Así como en la música son tan importantes las notas como las pausas, ¿en el libro cuenta tanto lo que se explica como lo que se calla? (¡Hay un capítulo hecho de tres páginas blancas!)

Yo creo que sí. Normalmente, mientras escribo, escucho mucha música, y parte de la banda sonora de Kaspar Schwarz fue Thelonious Monk, un músico que hace evidente que son tan importantes las notas que no toca como las que sí toca. Pues este capítulo vacío –que se titula así, “Buit”, ‘vacío’ en catalán– viene de ahí, quiere ser una pausa (que podría parecer un error: ¡tres páginas blancas!), que el lector podrá llenar en su cabeza imaginando cómo suena lo que falta. Y ocurre lo mismo con los saltos temporales a lo largo del libro, al estilo de los típicos ejercicios de inglés, ¿te acuerdas?, eso de fill in the blanks by putting the verb in brackets into the correct tense? (Ríe)

Sí, es que esos vacíos, omisiones, silencios parece que pidan una determinada actitud lectora: ¿un lector implícito invitado a participar en la construcción del relato y a imaginar todas las vidas posibles?

Sí, aquí el lector dirá. Lo que yo quería hacer –no sé si lo he logrado– era escribir una obra que no fuera complicada de inicio, como esas en las que antes tienes que leer toda la filosofía de Foucault para entender algo (ríe), sino un libro entretenido que te hiciera pasar un buen rato pero que, también, por otro lado, diera la opción de una pantalla dos, por decirlo de algún modo, que en una segunda lectura o desde una mirada más detenida, te permitiera ir descubriendo posibilidades a partir de nuevos detalles, e imaginando reescrituras. O sea, de entrada, yo tenía en la cabeza las tres reglas maestras del espectáculo de Billy Wilder –“entretener, entretener, entretener…”–, mi intención era, sobre todo, que el lector se lo pasara bien, pero al mismo tiempo, dejando la puerta abierta para que, quien así lo quiera, pueda ir superponiendo nuevas capas de sentido.

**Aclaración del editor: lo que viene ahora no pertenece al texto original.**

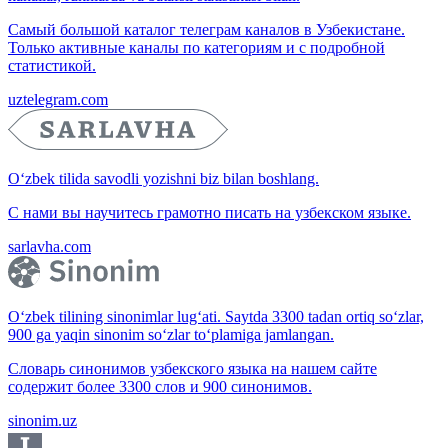
Самый большой каталог телеграм каналов в Узбекистане.
Только активные каналы по категориям и с подробной
статистикой.
uztelegram.com
O‘zbek tilida savodli yozishni biz bilan boshlang.
С нами вы научитесь грамотно писать на узбекском языке.
sarlavha.com
O‘zbek tilining sinonimlar lug‘ati. Saytda 3300 tadan ortiq so‘zlar,
900 ga yaqin sinonim so‘zlar to‘plamiga jamlangan.
Словарь синонимов узбекского языка на нашем сайте
содержит более 3300 слов и 900 синонимов.
sinonim.uz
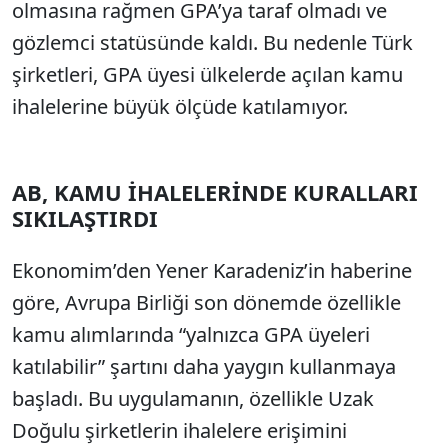
olmasına rağmen GPA’ya taraf olmadı ve
gözlemci statüsünde kaldı. Bu nedenle Türk
şirketleri, GPA üyesi ülkelerde açılan kamu
ihalelerine büyük ölçüde katılamıyor.
AB, KAMU İHALELERİNDE KURALLARI
SIKILAŞTIRDI
Ekonomim’den Yener Karadeniz’in haberine
göre, Avrupa Birliği son dönemde özellikle
kamu alımlarında “yalnızca GPA üyeleri
katılabilir” şartını daha yaygın kullanmaya
başladı. Bu uygulamanın, özellikle Uzak
Doğulu şirketlerin ihalelere erişimini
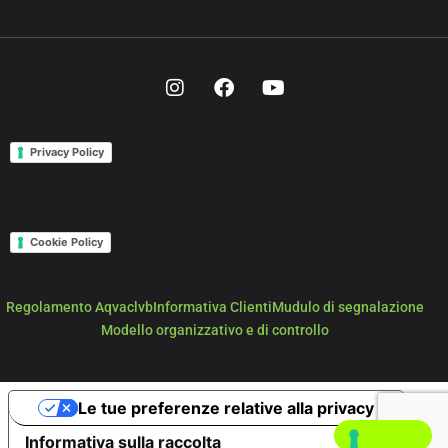
Privacy Policy
Cookie Policy
Regolamento Aqvaclvb
Informativa Clienti
Mudulo di segnalazione
Modello organizzativo e di controllo
Le tue preferenze relative alla privacy
Informativa sulla raccolta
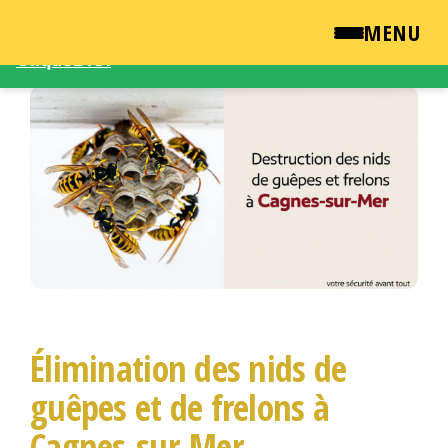
Une demande d'intervention – Une question ?
MENU
Cliquez ICI
Passer
QUI SOMMES NOUS ?
ce
contenu
NEWSROOM
TARIFS
ENGLISH
CONTACT
Élimination des nids de
guêpes et de frelons à
Cagnes-sur-Mer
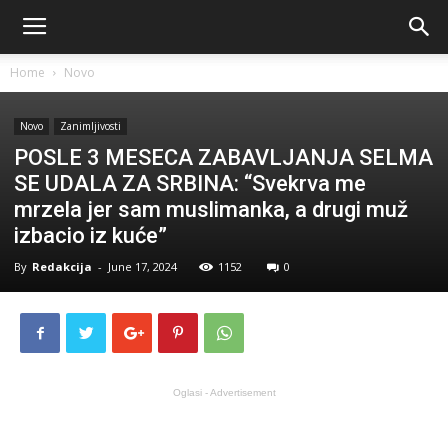
Home
Novo
Novo
Zanimljivosti
POSLE 3 MESECA ZABAVLJANJA SELMA
SE UDALA ZA SRBINA: “Svekrva me
mrzela jer sam muslimanka, a drugi muž
izbacio iz kuće”
By
Redakcija
-
June 17, 2024
1152
0
Oglasi - Advertisement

Y en relación a la tradición literaria, ¿cuáles son los ecos que resuenan en la novela? ¿Hacia qué constelación literaria mira Kaspar Schwarz?

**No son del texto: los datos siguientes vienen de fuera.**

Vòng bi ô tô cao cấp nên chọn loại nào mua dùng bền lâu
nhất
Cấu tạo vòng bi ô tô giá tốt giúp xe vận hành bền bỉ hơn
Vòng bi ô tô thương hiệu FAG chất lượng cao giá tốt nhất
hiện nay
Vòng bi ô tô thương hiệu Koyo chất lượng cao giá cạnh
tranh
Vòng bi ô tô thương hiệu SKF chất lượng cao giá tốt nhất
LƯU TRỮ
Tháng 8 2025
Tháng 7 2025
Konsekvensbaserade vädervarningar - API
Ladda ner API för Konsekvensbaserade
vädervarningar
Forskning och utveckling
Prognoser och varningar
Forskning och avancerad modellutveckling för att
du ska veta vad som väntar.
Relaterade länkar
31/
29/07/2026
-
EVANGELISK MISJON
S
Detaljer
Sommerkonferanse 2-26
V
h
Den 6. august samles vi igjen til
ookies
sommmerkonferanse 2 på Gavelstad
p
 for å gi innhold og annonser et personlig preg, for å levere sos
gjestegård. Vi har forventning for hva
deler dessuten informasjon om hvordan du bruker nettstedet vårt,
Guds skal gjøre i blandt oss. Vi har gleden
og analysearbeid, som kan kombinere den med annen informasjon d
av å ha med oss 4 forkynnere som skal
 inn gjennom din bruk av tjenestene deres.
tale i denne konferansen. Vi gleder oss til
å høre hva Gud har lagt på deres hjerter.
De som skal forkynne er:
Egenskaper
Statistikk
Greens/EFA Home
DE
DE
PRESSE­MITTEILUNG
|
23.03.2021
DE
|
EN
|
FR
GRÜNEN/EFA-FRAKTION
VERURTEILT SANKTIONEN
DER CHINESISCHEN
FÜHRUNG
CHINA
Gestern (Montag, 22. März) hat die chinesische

Ostras, ¡qué difícil! Hay muchos, yo creo, hay muchos autores que me gustan, y pienso que mis influencias no son sólo literarias, son también musicales, y sobre todo cinematográficas… Y ya hemos comentado algunas, de hecho, que quizá aparentemente no guardan relación pero que en su momento confluyeron a la hora de escribir la novela: Pessoa, David Bowie (creo que el personaje de Alexander Kosinski tiene mucho de Ziggy Stardust), el mundo del mockumentary –el Zelig de Woody Allen se hace bastante evidente, el Forgotten Silver de Peter Jackson es un (falso) documental que también me interesa mucho–, y un montón de documentales de la Primera y la Segunda Guerra Mundial. Y de referentes literarios, te diría que no hay tantos como visuales y, acaso, si los hay, serían mucho más antiguos, como El Quijote o el Manuscrito encontrado en Zaragoza, de Jan Potocki…

Dice, en el epílogo del libro: “Esta es, aproximadamente, la historia de Kaspar Schwarz: un claroscuro precipitado de mil finales”, y es que ¿acaso se termina alguna vez de escribir una novela?

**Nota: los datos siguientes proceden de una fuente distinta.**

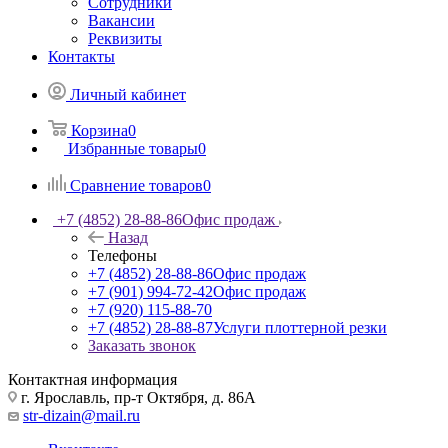
Сотрудники
Вакансии
Реквизиты
Контакты
Личный кабинет
Корзина
0
Избранные товары
0
Сравнение товаров
0
+7 (4852) 28-88-86
Офис продаж
Назад
Телефоны
+7 (4852) 28-88-86
Офис продаж
+7 (901) 994-72-42
Офис продаж
+7 (920) 115-88-70
+7 (4852) 28-88-87
Услуги плоттерной резки
Заказать звонок
Контактная информация
г. Ярославль, пр-т Октября, д. 86А
str-dizain@mail.ru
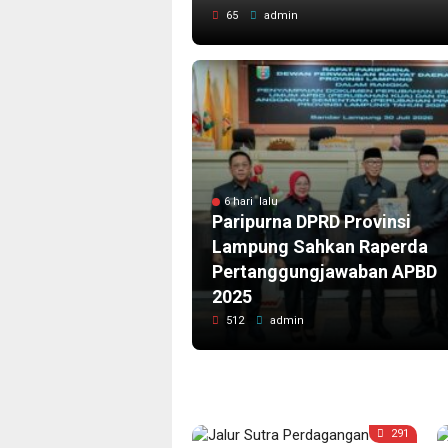
65
admin
6 hari lalu
Paripurna DPRD Provinsi
Lampung Sahkan Raperda
Pertanggungjawaban APBD
2025
512
admin
715
291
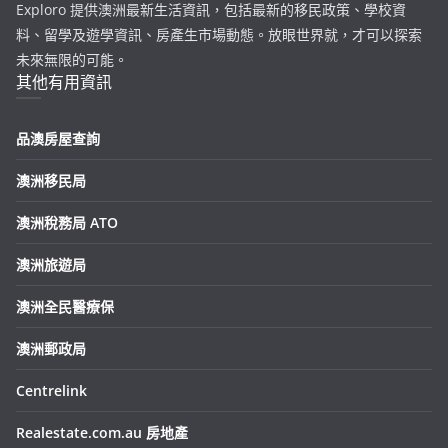
Exploro 提供澳洲最新生活資訊，包括最新的移民政策、學校資
料、留學及遊學資訊、房產生市場動態。放眼世界就，才可以探索
未來無限的可能。
其他有用資訊
品澳房屋查詢
澳洲移民局
澳洲稅務局 ATO
澳洲旅遊局
澳洲全民醫療保
澳洲郵政局
Centrelink
Realestate.com.au 房地產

Yo creo que hay novelas que sí y otras que no. Esta no tiene final, pero algunas sí que terminan, novelas que quizá sean más cerradas, que tienen sentido por el arco dramático más canónico del planteamiento, nudo y desenlace. Y hay otras que funcionan a partir del momento en que acaban, y buscan, en el punto final, seguir generando contenido mental, imaginativo, en cada lector. De hecho, el comentario de uno de los primeros lectores de confianza de este libro fue: “¡tienes que hacer una serie de Kaspar Schwarz en la historia!”. Y quiero pensar que Kaspar tanto podría acabar en la Revolución Francesa, haciendo rodar cabezas al lado de Robespierre, como dentro de quinientos años, viviendo en Saturno… Yo quería que fuera un personaje lo bastante poliédrico como para transformarse en otros mil, y llegar a un final suficientemente abierto como para que fuera el comienzo de muchas cosas.